## ACTION ITEM
In the records below, find the line containing "В этом году"; restate it and every later line word for word, through the last.

## DATA FOR THE TASK
==========
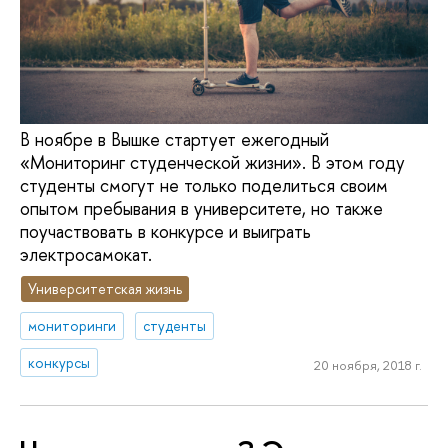
В ноябре в Вышке стартует ежегодный
«Мониторинг студенческой жизни». В этом году
студенты смогут не только поделиться своим
опытом пребывания в университете, но также
поучаствовать в конкурсе и выиграть
электросамокат.
Университетская жизнь
мониторинги
студенты
конкурсы
20 ноября, 2018 г.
==========
## TASK ANSWER
«Мониторинг студенческой жизни». В этом году
студенты смогут не только поделиться своим
опытом пребывания в университете, но также
поучаствовать в конкурсе и выиграть
электросамокат.
Университетская жизнь
мониторинги
студенты
конкурсы
20 ноября, 2018 г.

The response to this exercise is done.